With the arrival of version 2.8, Blender's formerly often criticized UI accessibility has improved a lot. One of the interesting UI-related additions to Blender 2.8 is the Quick Favorites menu, which allows you to add often-used tools to an easy pop-up menu. But the Quick Favorites menu is very basic, and doesn't offer any customization options, contrary to The Pie Menu Editor add-on, which comes with lots of custom menu creation options to speed up your workflow.
If you happen to work with ZBrush next to Blender, or have worked with it, you know what a huge difference a customized UI can make to your workflow speed.
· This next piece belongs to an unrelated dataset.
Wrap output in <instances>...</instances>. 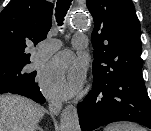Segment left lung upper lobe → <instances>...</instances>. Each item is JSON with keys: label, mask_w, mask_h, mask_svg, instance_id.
I'll use <instances>...</instances> for the list:
<instances>
[{"label": "left lung upper lobe", "mask_w": 151, "mask_h": 131, "mask_svg": "<svg viewBox=\"0 0 151 131\" xmlns=\"http://www.w3.org/2000/svg\"><path fill=\"white\" fill-rule=\"evenodd\" d=\"M94 19L93 82H109L142 68L140 23L131 0H87Z\"/></svg>", "instance_id": "1"}]
</instances>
Tools and functions that usually need to be reached by tediously unfolding menus and submenus can be evoked at the tip of your pointer, so you can spend more time on creating and less on reaching for buttons and tools.
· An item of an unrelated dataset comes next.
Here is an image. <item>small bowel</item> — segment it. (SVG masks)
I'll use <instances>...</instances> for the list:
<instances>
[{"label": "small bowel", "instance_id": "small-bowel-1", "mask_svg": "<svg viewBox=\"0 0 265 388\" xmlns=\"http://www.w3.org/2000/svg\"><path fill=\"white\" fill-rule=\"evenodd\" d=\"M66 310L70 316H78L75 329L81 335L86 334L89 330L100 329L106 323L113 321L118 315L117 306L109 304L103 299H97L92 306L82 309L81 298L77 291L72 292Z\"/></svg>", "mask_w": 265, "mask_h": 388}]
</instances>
Pie Menu Editor, also known as PME, offers just about everything you'd wish for to create your own customized Blender menus. Installation is easy, just choose Install... from the Add-ons section of Blender's Preferences window, and select the downloaded Zip file.
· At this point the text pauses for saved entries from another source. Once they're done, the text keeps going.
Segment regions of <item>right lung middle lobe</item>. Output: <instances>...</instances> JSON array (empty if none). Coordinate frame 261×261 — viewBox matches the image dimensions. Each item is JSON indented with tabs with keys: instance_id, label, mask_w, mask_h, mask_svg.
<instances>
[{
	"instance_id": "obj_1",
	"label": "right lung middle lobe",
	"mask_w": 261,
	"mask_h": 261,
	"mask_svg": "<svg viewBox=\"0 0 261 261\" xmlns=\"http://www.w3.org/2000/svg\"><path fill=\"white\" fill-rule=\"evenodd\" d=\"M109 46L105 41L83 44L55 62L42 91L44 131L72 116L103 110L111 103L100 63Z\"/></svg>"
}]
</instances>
Once installed and activated, you can start creating your first custom menu in the Pie Menu Editor Preferences. Assign a keyboard shortcut to evoke the menu, and you can start adding menu items.
The simplest way to add items to a menu is to right-click on a function or tool in Blender, and choose Pie Menu Editor from the resulting menu. Then you can assign the function or tool to a pie menu slot.
Once you've added a menu item, return to the Preferences Window to assign a name and icon to the menu entry. You can choose from an abundance of Blender icons.
More than pie menus
Contrary to what the add-on title suggests, you can create several other menu types than pie menus as well, even pop-up toolbars.
There are multiple options to assign a function or tool to a menu item. For example, you can enter a sequence of Blender Python functions to form a macro action, and assign the macro to a menu item. You can also use a tool's Blender keyboard shortcut to assign the corresponding tool to a menu item.
Other options include adding dialogs like color pickers to a menu, and you can even add an existing PME menu to a new menu, establishing nested menus, which can optionally auto-open on mouse over.
Conclusion
Pie Menu Editor is an impressively versatile and customizable menu creator add-on that requires no Python scripting knowledge and will definitely improve your Blender user experience.
2 Comments
Such an awesome addon. In 2.7x it was the one thing that made blender usable for me. However I still haven't used it in the 2.8 series. The interface improvements have been so cool, I don't need it as much. I still plan to install it again tho.
I fully agree. Once you have your custom menus set up, you quickly can't live without them anymore.